10 Tips for “Non-Sucky” Remote Sales Meetings
Even before the virus hit, we witnessed many leaders struggle to have engaging sales meetings that actually improved sales. Now with most sales teams operating remotely, the situation likely hasn’t improved. Working apart, it’s easy to let these meetings slide and not conduct them at all, or just slip into bad habits and have boring, time-wasting ones. So here are ten suggestions to help sales leaders effortlessly conduct better remote sales meetings. And many of these principles can be applied when everyone is back together.
- Cameras on. Everyone – no excuses. Since there is no longer “water cooler” conversation it is imperative that the team interact personally. Here are tips for better video conferencing.
- Keep it short. Shorter than a live meeting is better. Keep conversation to the point and fast-paced.
- Eliminate product talk. Do NOT allow your meeting to be hi-jacked by products or manufacturers. Sure, you can schedule product training just not during sales meetings. The sales meeting is a sacred place to help the team improve. If done well, people will want to come to the meeting because they are better for it (not because it gets them away from making cold calls or work in general).
- Focus on “team think.” It should be a safe place where everyone can bring a deal that they need help with. Allow individuals to tell about an opportunity that they are stuck on or didn’t go as well as they had hoped. Use a timer to limit their explanation time. Request feedback. You, as the leader may have to call on the first person to provide input (see the next tip). Vote on the best course of action, get a commitment from the individual who brought up the stuck opportunity and move on.
- Choose the first to contribute. Whenever soliciting feedback from multiple people, if a volunteer does not speak up, you may need to select someone. But from then on, whoever spoke picks the next participant or volunteer.
- Use this time as practice time. Start by saying “What would you say if a prospect/customer said (fill in the blank)?” Pick from common objections. Ask for the first volunteer (then they pick the next volunteer, etc.). It doesn’t hurt to have individuals vote on the best response. Give kudos. Virtual high-fives. Or even award the next good lead that comes in.
- Use voting, polling, surveying. Keep people engaged by getting their feedback. This approach is especially useful if you have a team larger than eight people where it might be hard to call on everyone. Voting can occur via chat functions, with annotations if you are showing slides or can even work by having people hold up fingers on the screen.

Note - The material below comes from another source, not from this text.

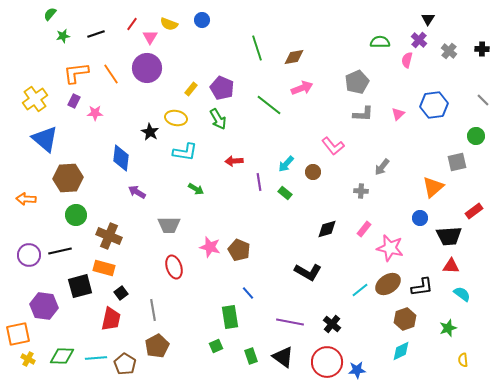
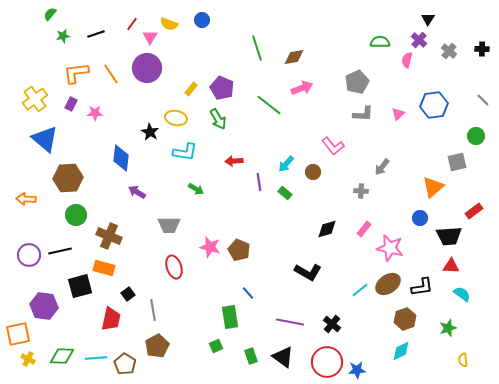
purple rectangle at (74, 101): moved 3 px left, 3 px down
black square at (121, 293): moved 7 px right, 1 px down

- Assign something before the meeting. When scheduling the meeting, or even better, at the end of the previous one, ask everyone to bring something of value, like their favorite book on sales and why, their favorite quote and why; or you can have a specific task that everyone has to complete such as write your best email introduction to XYZ product or best voicemail message. Then have everyone share. Finally, vote and reward.
- Drill down into your sales process each week. For instance, look at a cold call or a follow up to a qualified lead. Explore questions to ask to find out how compelling it is for the prospect to do something or ones on how they will make their decision. Whatever your process is, break it down into a multi-week series and go deep on a single topic each week. Have everyone come prepared to ask questions about the topic, give suggestions, and be willing to share. You could even ask team members to facilitate each meeting, rotating who is responsible.
- Above all else, be focused and consistent. Center on items that will help the team be energized and sell. Same time, same day, every week.
If you are not doing a group sales team meeting weekly. Do it. If you have some people who monopolize the meeting, ask them separately to encourage others to participate. The tone must be one of everyone helping everyone. And it MUST be a place where everyone feels like they can be vulnerable.
Finally, remember these items (other than maybe the camera) work for in-person sales meetings as well. But you must also remember that sales meetings do not replace one-on-one coaching sessions. You must conduct those on a regular basis as well. Sales meetings are for group think and camaraderie as your team prepares to do battle. One-on-one coaching sessions are for you to help an individual raise their game where necessary for them to be their best.